Functions describing the explainability analysis pipeline with SHAP and MM-SHAP attribution scoring, supporting global and local-level explanations
This document provides an overview of the functions defined in src.utils.shap_utils
. Each function is listed with its signature and docstring.
get_feature_names
def get_feature_names(test_set, modalities):
"""
Get feature names for each modality in the test set and save the column mappings to a dictionary.
Args:
test_set (MIMIC4Dataset): The test set object containing feature information.
modalities (list): List of modality types ('static', 'timeseries', 'notes').
Returns:
dict: Mapping from modality type to list of feature names.
"""
ModelWrapper
class ModelWrapper(torch.nn.Module):
"""
A DeepSHAP wrapper around the PyTorch model to ensure scalar outputs for SHAP.
Args:
model: The base model to wrap.
modality (str): The modality type ('static', 'timeseries', 'notes').
total_dim (int): Input dimension for the linear layer.
target_size (int): Output dimension for the linear layer.
ts_ind (int, optional): Target for timeseries data (0 - vital signs, 1 - lab measurements).
"""
get_shap_values
def get_shap_values(model, batch, device, num_ts, modalities):
"""
Batch-wise SHAP computation of attribution scores for each modality using the model's prepare_batch method.
Args:
model (MMModel): The model to explain.
batch (DataLoader object): Batch of input data.
device (torch.device): Torch device ('cpu' or 'gpu').
num_ts (int): Number of timeseries modalities.
modalities (list): List of modalities to explain.
Returns:
dict: SHAP values for each modality.
"""
estimate_mm_summary
def estimate_mm_summary(shap_scores, shap_expected_scores):
"""
Estimate aggregate multimodal SHAP values for calculating relative degree of modality dependence.
Aggregate SHAP values are inspired by MM-SHAP (https://github.com/Heidelberg-NLP/MM-SHAP).
Args:
shap_scores (list): List of SHAP value arrays for each modality.
shap_expected_scores (list): List of expected (reference) SHAP values for each modality.

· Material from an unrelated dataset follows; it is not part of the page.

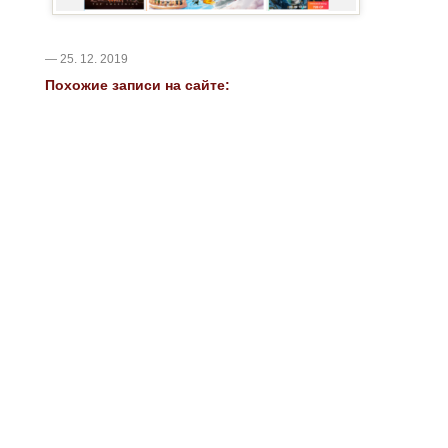
— 25. 12. 2019
Похожие записи на сайте:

Estimated from the batch-wise SHAP mean.
Returns:
tuple: (mm_scores, shap_expected_ovr, shap_max_ovr, shap_min_ovr)
mm_scores (list): Multimodal SHAP scores for each modality.
shap_expected_ovr (float): Overall expected SHAP value across modalities.

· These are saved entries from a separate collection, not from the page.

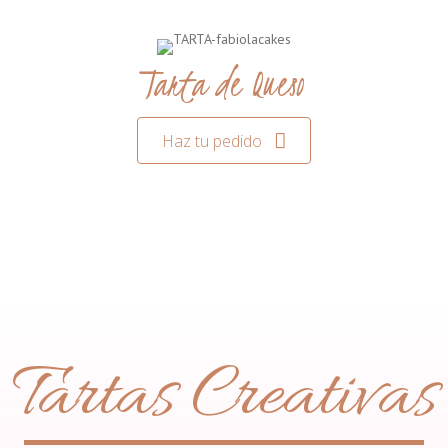
Tarta de Queso
Haz tu pedido
Tartas Creativas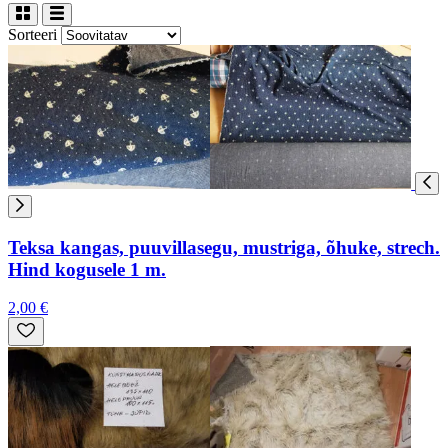
Sorteeri
Teksa kangas, puuvillasegu, mustriga, õhuke, strech.
Hind kogusele 1 m.
2,00 €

shap_max_ovr (float): Maximum SHAP value across all modalities.
shap_min_ovr (float): Minimum SHAP value across all modalities.
"""
get_shap_summary_plot
def get_shap_summary_plot(
shap_obj,
outcome="In-hospital Death",
fusion_type=None,
modality=None,
max_features=20,
figsize=(7, 8),
save_path=None,
heatmap=False,
):
"""
Generate and save a global-level SHAP summary plot for a given modality.
Args:
shap_obj: SHAP explanation object.
outcome (str): Outcome name for plot title.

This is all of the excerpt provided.